Par assouslegrand le 09/04/19

L'ADEME publie un rapport se rapportant à gestion raisonnée de la récolte de bois-énergie.

 En préalable le guide des recommandations fait état de la forte évolution de la filière forêt, ces dernières années, notamment sous l’impulsion des pouvoirs publics.

Ce guide a pour ambition de mettre à disposition des acteurs de la filière forêt-bois des recommandations visant à maîtriser les impacts de la récolte de bois-énergie sur l’environnement, et des outils permettant de diagnostiquer le statut de sensibilité des parcelles vis-à-vis de la récolte accrue de biomasse.

Les principaux enjeux sont le maintien de la fertilité et la préservation de la biodiversité. Les recommandations principales portent sur la récolte des compartiments de bois laissés en forêt jusqu’à récemment, à savoir les menus-bois et les souches.

Le contexte de la transition énergétique et les enjeux écologiques et sylvicoles font l’objet d’un rappel.
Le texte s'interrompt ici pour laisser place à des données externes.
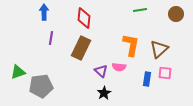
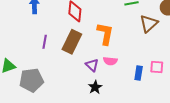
purple line: (51, 38) -> (45, 42), moved
orange L-shape: (131, 45) -> (105, 34), moved
brown triangle: (159, 49) -> (149, 24), moved

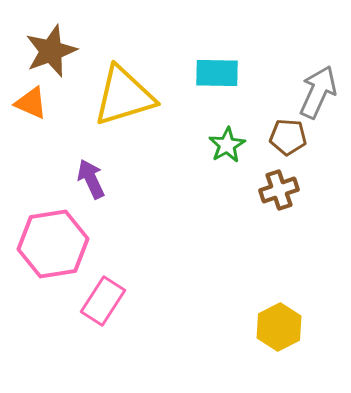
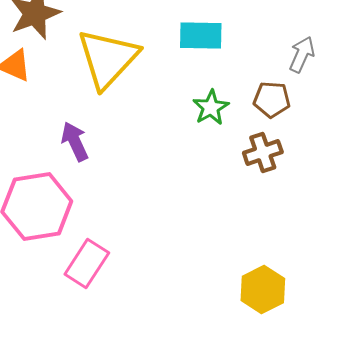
gray arrow: (318, 92) -> (302, 54), size x0.7
yellow triangle: (124, 96) -> (108, 58), turned -30

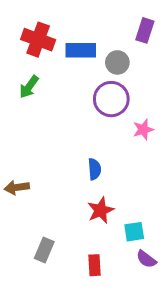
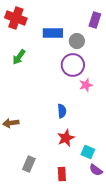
red cross: (38, 40) -> (16, 18), moved
pink star: (143, 130) -> (86, 85), moved
cyan square: (134, 232) -> (88, 152), turned 32

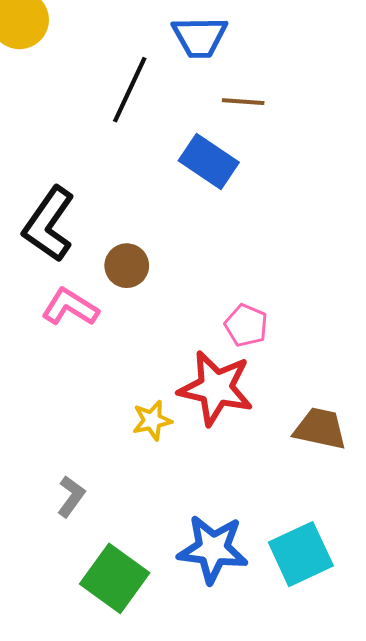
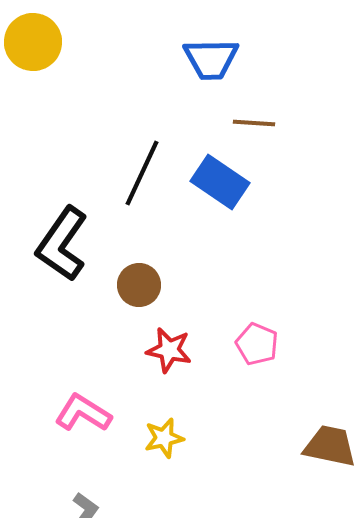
black line: (130, 90) -> (142, 173), moved
pink L-shape: (70, 307) -> (83, 413), moved
red star: (216, 388) -> (169, 350), moved, size x0.6

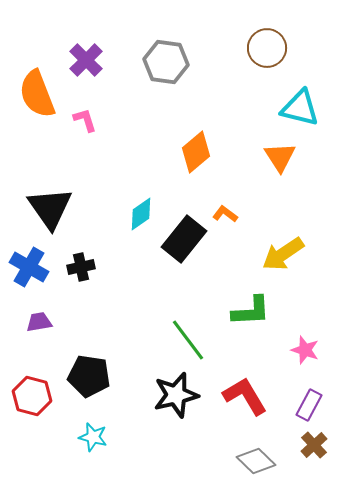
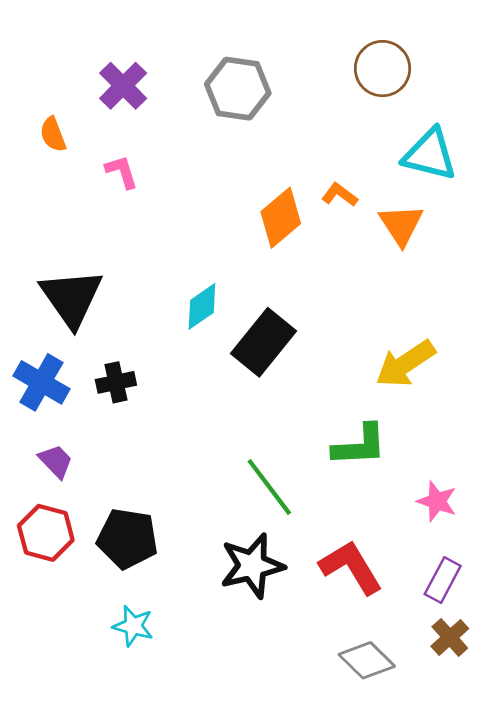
orange semicircle: (37, 94) -> (53, 134), size x0.5
orange L-shape: (225, 214) -> (340, 195), moved
purple trapezoid: (39, 322) -> (56, 461), turned 56
red hexagon: (32, 396) -> (46, 533), moved

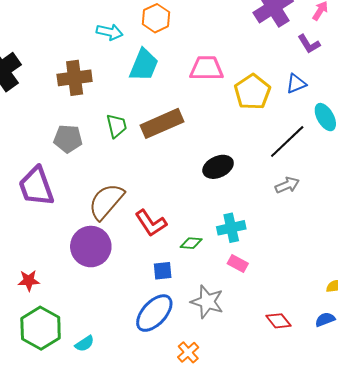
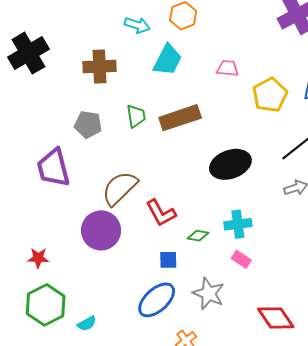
pink trapezoid: (206, 68) -> (228, 68), size x0.7
black ellipse: (218, 167) -> (230, 164), size x1.4
red diamond: (279, 321) -> (276, 318), size x1.5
La Loi sur la transition énergétique pour la croissance verte (LTECV, 2016) prévoit de porter la part des énergies renouvelables à 38 % dans la consommation finale de chaleur à horizon 2030, soit plus de deux fois le niveau qui sera atteint en 2020. Cet objectif repose en partie sur la biomasse puisque le bois représente la moitié des énergies renouvelables en France. La biomasse issue de la forêt est donc concernée en premier lieu et ces objectifs impliquent de développer l’exploitation forestière dans le cadre d’une gestion durable des forêts

S’agissant de la biomasse forestière, la récolte de bois pour la production des plaquettes forestières a d’ores et déjà plus que triplé au cours des dix dernières années, grâce notamment à des incitations publiques, dont le Fonds Chaleur1 et les appels à projets de la Commission de Régulation de l’Energie2. En parallèle, la récolte du bois buche s’est réduite.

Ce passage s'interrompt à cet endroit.